Reasoning SFT → GRPO training for Gemma 3 family with built-in benchmarks (GSM8K, MBPP, HumanEval) and optional quantum reward shaping.
Recommended order:
- Create and activate a Python 3.10–3.12 virtualenv.
- Install a matching PyTorch build for your CUDA/CPU:
# Example: CUDA 12.1
pip install --index-url https://download.pytorch.org/whl/cu121 torch torchvision torchaudio
# Or CPU-only
pip install --index-url https://download.pytorch.org/whl/cpu torch torchvision torchaudio
- Install the rest of the requirements:
pip install -r requirements.txt
Optional (GPU only): FlashAttention. This is not required to run the training script and is intentionally not pinned in requirements.txt
because it depends on your CUDA and compiler toolchain.
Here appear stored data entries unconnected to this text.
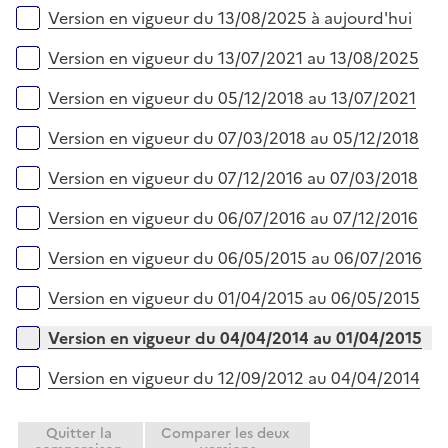
r
é
l
Versions sur la période
Version en vigueur du 13/08/2025 à aujourd'hui
p
i
l
e
Version en vigueur du 13/07/2021 au 13/08/2025
i
r
e
Version en vigueur du 05/12/2018 au 13/07/2021
r
Version en vigueur du 07/03/2018 au 05/12/2018
Version en vigueur du 07/12/2016 au 07/03/2018
Version en vigueur du 06/07/2016 au 07/12/2016
Version en vigueur du 06/05/2015 au 06/07/2016
Version en vigueur du 01/04/2015 au 06/05/2015
Version en vigueur du 04/04/2014 au 01/04/2015
Version en vigueur du 12/09/2012 au 04/04/2014
Quitter la
Comparer les deux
If you want it:
# Try prebuilt wheels first
pip install flash-attn --no-build-isolation
# If that fails, consult the project docs for a source build compatible
# with your CUDA + PyTorch versions.
- Math SFT: GSM8K + Hendrycks MATH (selected configs). Always included.
- Code SFT (optional):
- MBPP: tries multiple variants; included by default when code solutions are available.
- HumanEval: optional; includes canonical solutions if present.
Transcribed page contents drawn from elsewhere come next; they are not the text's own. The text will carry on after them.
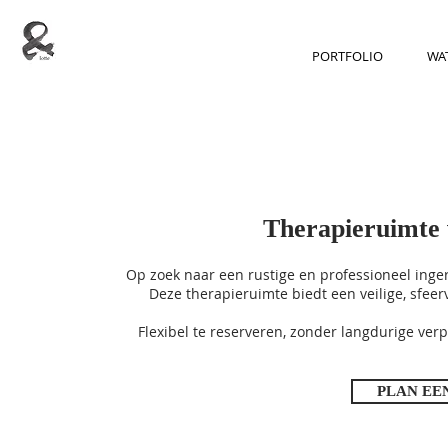
PORTFOLIO
WAT
Therapieruimte 
Op zoek naar een rustige en professioneel inger
Deze therapieruimte biedt een veilige, sfeerv
Flexibel te reserveren, zonder langdurige verpl
PLAN EE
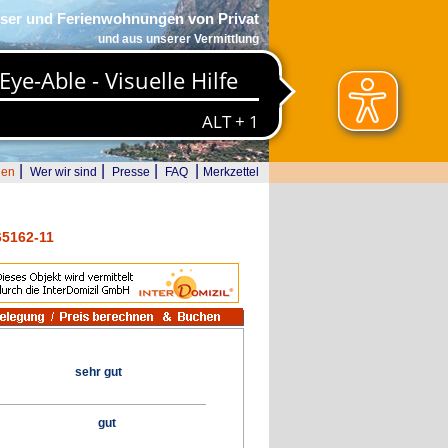
ser und Ferienwohnungen von Privat
und aus unserer Vermittlung
|
|
|
|
den
Wer wir sind
Presse
FAQ
Merkzettel
65162-11
sehr gut
gut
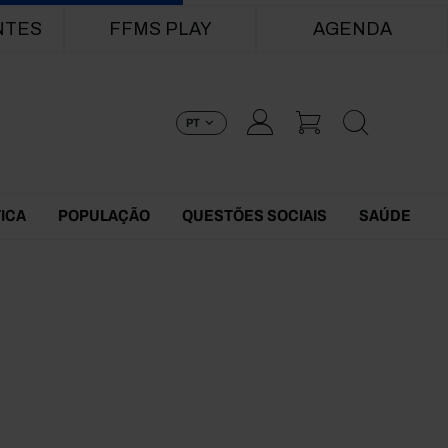
NTES
FFMS PLAY
AGENDA
PT
TICA
POPULAÇÃO
QUESTÕES SOCIAIS
SAÚDE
- Important: Using HumanEval for training contaminates the benchmark. If you plan to report HumanEval, keep it disabled during SFT.
- RL (GRPO):
- Math: GSM8K + MATH transformed to prompts with numeric exact-match rewards.
- Code: MBPP and HumanEval tasks with unit-test rewards (on-device Python sandbox). Both enabled by default; disable via flags below.
train_quantum_reasoner.py
— end-to-end SFT and GRPO with dataset toggles and fast batched eval.
Train with math only for SFT; include MBPP and HumanEval in RL:
python train_quantum_reasoner.py \
--base_model google/gemma-3-1b-it \
--output_dir ./runs/gemma-3-1b-qrl \
--sft_steps 300 --rl_steps 300 \
--no_sft_humaneval --sft_include_mbpp \
--rl_include_mbpp --rl_include_humaneval
Avoid HumanEval entirely (no contamination in either phase):
python train_quantum_reasoner.py \
--no_sft_humaneval --no_rl_humaneval
Limit dataset sizes to speed up experiments:
python train_quantum_reasoner.py \
--sft_mbpp_limit 100 \
--rl_mbpp_limit 200 --rl_humaneval_limit 30
- HumanEval in SFT is disabled by default; enable with
--sft_include_humaneval
only if you do not intend to report HumanEval scores as unbiased. - The Python sandbox used for code rewards is a local subprocess and not secure. Use only in controlled environments.